-- TASK ITEM --
Would you please transcribe, exactly as written, the lines of the entries below starting at the one that holds "Ken Makus MD, FRCP & Donovan Makus" and ending at the one that holds "multidisciplinary team at", both included?

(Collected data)
◇ ◇ ◇
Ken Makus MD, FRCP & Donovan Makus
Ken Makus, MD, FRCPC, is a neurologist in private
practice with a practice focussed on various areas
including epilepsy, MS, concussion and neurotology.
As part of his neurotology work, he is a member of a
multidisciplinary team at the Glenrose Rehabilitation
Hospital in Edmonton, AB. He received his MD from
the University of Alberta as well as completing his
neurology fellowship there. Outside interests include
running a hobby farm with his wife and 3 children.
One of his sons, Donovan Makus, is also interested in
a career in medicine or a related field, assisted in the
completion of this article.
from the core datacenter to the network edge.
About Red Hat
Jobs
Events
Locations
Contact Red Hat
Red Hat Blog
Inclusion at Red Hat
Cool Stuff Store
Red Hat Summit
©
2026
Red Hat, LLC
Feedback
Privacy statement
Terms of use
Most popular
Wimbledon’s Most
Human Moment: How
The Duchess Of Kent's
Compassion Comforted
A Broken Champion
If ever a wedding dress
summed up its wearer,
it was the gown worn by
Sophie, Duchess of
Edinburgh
◇ ◇ ◇
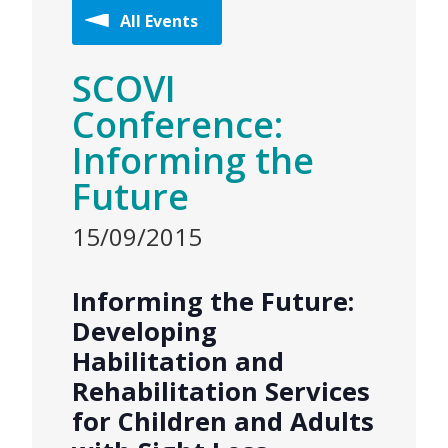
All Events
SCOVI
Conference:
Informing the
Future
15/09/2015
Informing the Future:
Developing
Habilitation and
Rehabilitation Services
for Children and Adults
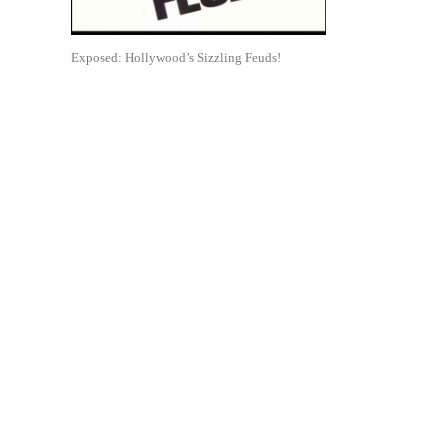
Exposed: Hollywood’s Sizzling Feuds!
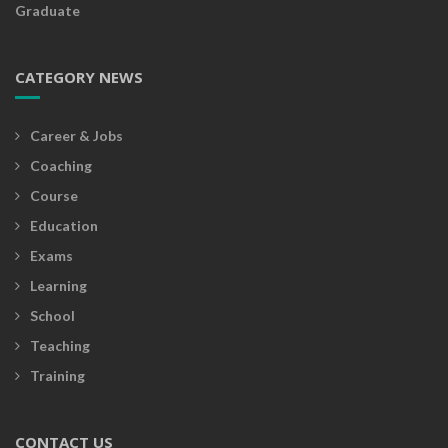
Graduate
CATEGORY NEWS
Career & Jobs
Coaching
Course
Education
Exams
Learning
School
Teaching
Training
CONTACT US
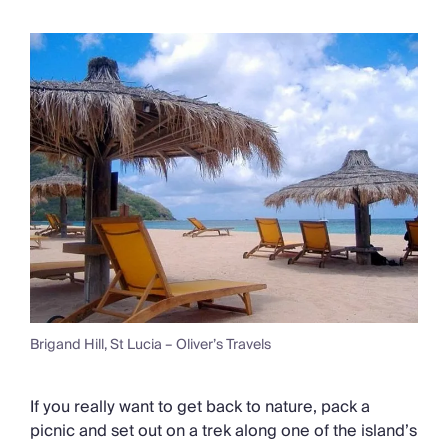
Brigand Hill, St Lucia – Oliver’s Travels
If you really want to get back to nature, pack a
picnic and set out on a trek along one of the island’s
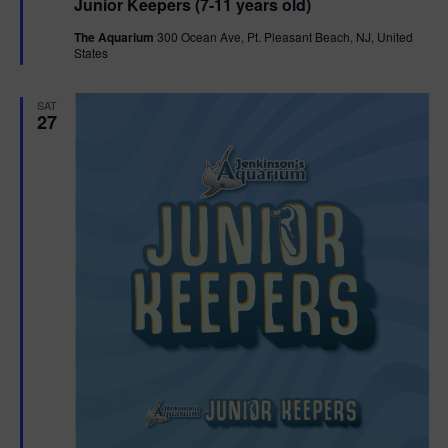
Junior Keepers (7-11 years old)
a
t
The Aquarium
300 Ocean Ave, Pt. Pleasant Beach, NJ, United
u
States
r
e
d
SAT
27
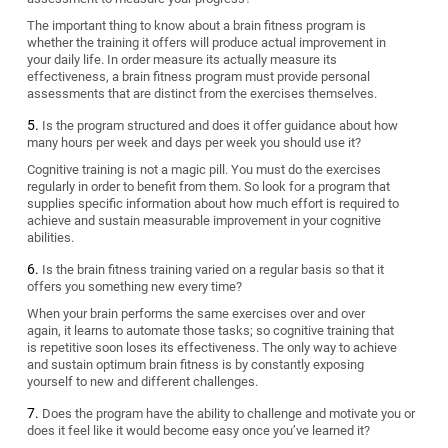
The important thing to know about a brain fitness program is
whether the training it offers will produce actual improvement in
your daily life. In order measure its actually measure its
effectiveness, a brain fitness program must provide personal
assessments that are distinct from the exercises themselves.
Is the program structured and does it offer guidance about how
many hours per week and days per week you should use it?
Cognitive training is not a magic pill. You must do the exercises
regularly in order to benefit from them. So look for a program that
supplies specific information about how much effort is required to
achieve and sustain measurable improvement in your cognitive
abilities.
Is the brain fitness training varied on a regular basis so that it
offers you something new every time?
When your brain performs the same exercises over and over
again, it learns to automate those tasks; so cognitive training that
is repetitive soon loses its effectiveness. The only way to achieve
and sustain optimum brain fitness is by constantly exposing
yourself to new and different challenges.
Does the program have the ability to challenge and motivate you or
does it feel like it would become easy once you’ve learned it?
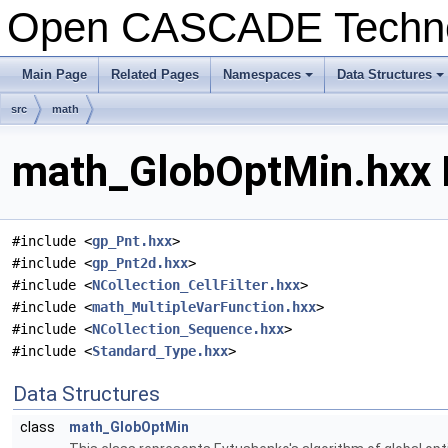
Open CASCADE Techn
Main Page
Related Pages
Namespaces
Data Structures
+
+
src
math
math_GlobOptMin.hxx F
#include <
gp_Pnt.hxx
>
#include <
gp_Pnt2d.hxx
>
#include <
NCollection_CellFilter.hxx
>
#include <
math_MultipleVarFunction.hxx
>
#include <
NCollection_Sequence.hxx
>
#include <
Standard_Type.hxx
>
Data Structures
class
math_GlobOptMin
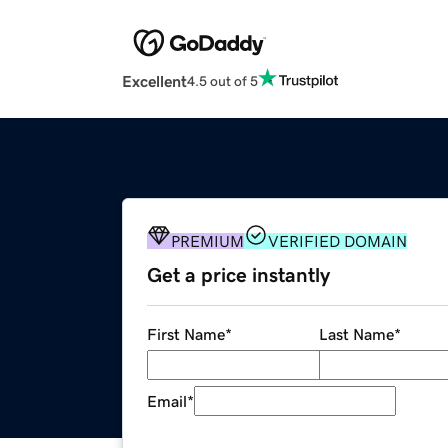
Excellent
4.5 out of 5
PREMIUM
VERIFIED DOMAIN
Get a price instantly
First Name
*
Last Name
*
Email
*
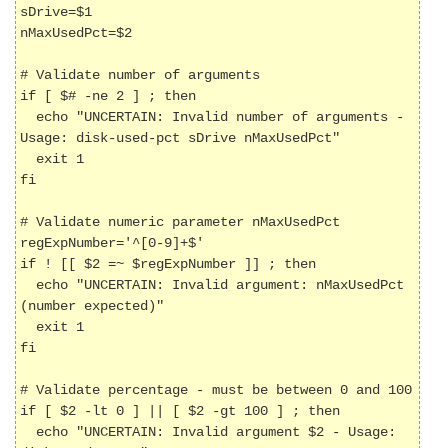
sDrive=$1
◇ ◇ ◇
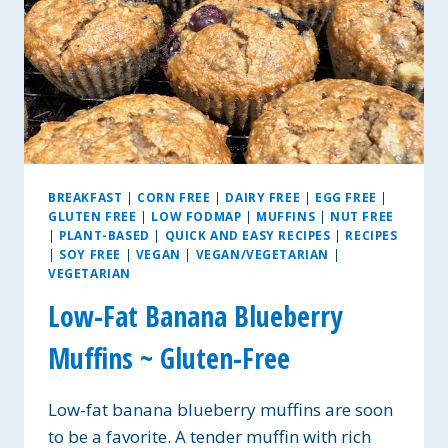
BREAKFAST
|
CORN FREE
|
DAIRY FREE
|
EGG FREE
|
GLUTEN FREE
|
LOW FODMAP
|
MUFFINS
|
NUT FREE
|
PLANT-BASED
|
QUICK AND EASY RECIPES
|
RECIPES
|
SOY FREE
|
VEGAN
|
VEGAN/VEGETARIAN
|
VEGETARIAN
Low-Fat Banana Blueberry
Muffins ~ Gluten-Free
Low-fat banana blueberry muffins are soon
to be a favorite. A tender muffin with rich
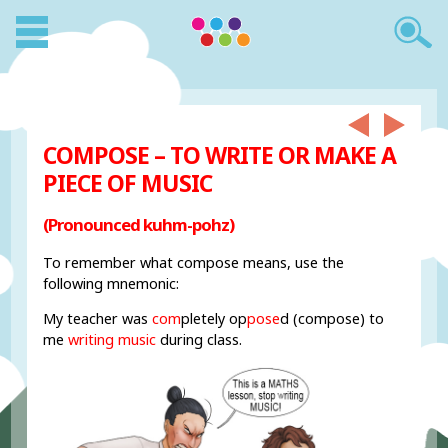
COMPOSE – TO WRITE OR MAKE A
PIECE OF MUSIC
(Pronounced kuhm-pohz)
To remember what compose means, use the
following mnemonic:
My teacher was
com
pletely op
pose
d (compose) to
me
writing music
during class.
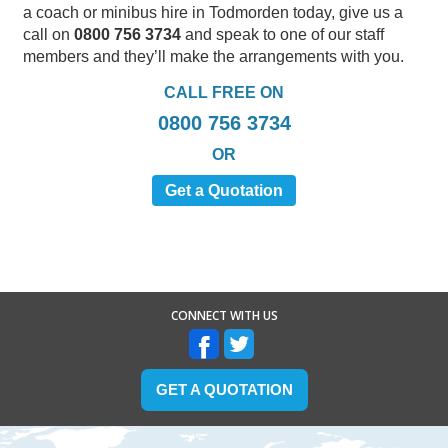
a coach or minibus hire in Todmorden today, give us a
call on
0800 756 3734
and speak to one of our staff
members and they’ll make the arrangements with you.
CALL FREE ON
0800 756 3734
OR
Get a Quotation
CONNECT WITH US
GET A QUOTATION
◇ ◇ ◇
-- SOLVED PROBLEM --
Ken Makus MD, FRCP & Donovan Makus
Ken Makus, MD, FRCPC, is a neurologist in private
practice with a practice focussed on various areas
including epilepsy, MS, concussion and neurotology.
As part of his neurotology work, he is a member of a
multidisciplinary team at the Glenrose Rehabilitation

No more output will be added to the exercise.